The CV2^−/− phenotype in vertebral body cartilage and model of the role of CV2 in the proper localization of Chd in the mouse vertebral field. (A-B’) Skeletal preparations of wild-type (top panels) and CV2^−/− (bottom panels) neonates stained with Alcian Blue (cartilage) and Alizarin Red (bone). Tail area is shown at low (left panels) and high (right panels) power magnifications. Note in the vertebral body cartilage of CV2^−/− the reduction in size and loss of the spool-like shape compared to the wild-type. We propose that this phenotype is explained in part by the lack of facilitated diffusion of Chd/Tsg/BMP4 complexes from the intervertebral disc to the vertebral body. (C) Model depicting the localization of Chd, CV2 and BMP4 in wild-type and CV2^−/− developing vertebrae.
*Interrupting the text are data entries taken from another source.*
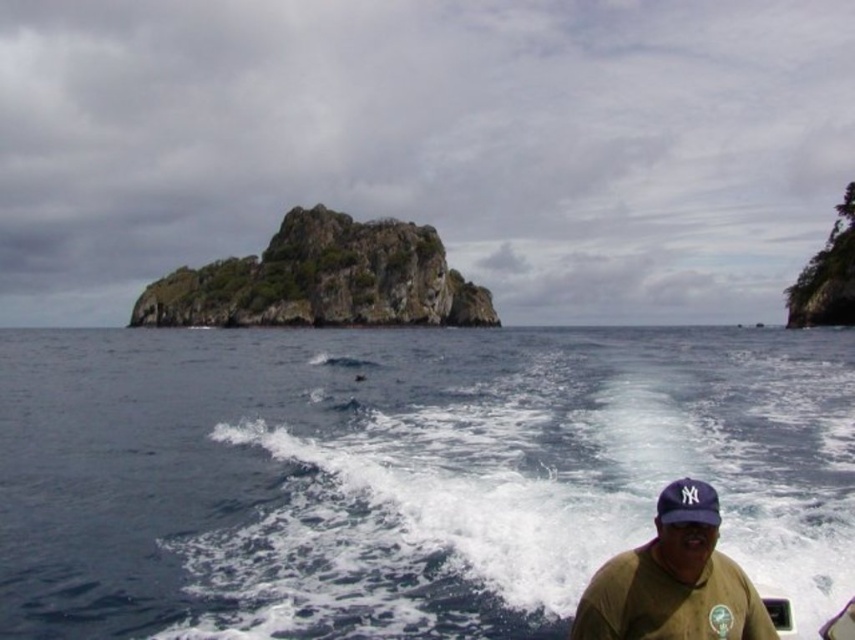 Question: Which of these objects is positioned farthest from the blue water at center?

Choices:
 (A) brown matte shirt at lower right
 (B) blue fabric baseball cap at lower right

Answer: (A)

Question: Can you confirm if blue water at center is bigger than brown matte shirt at lower right?

Choices:
 (A) yes
 (B) no

Answer: (A)

Question: Does blue water at center have a larger size compared to rockymaterial/texture at center?

Choices:
 (A) no
 (B) yes

Answer: (A)

Question: Which of the following is the closest to the observer?

Choices:
 (A) brown matte shirt at lower right
 (B) rockymaterial/texture at center

Answer: (A)

Question: Does blue water at center come in front of brown matte shirt at lower right?

Choices:
 (A) yes
 (B) no

Answer: (B)

Question: Which object is the closest to the brown matte shirt at lower right?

In the wild-type CV2 is retained in the vertebral body through its interaction with heparin sulfate proteoglycans (HSPGs), which are very abundant in developing cartilage matrix. (D) Chd/BMP4 complexes diffuse from the intervertebral disc, where they are synthesized, to the vertebral body where they bind to CV2. Once in the vertebral body, Chd is cleaved by a member of the Tolloid metalloproteinase family (Tld) allowing the release of BMP4 in the vertebral bodies so that the high BMP signaling levels required for cartilage development are reached. (E) In CV2^−/− vertebrae, Chd/BMP4 complexes do not flow from the intervertebral disc to the vertebral body but instead remain in the intervertebral disc, where they are degraded by the action of Tolloid metalloproteinases on Chd. A, anterior; P, posterior; t5-t11 numbered tail vertebrae.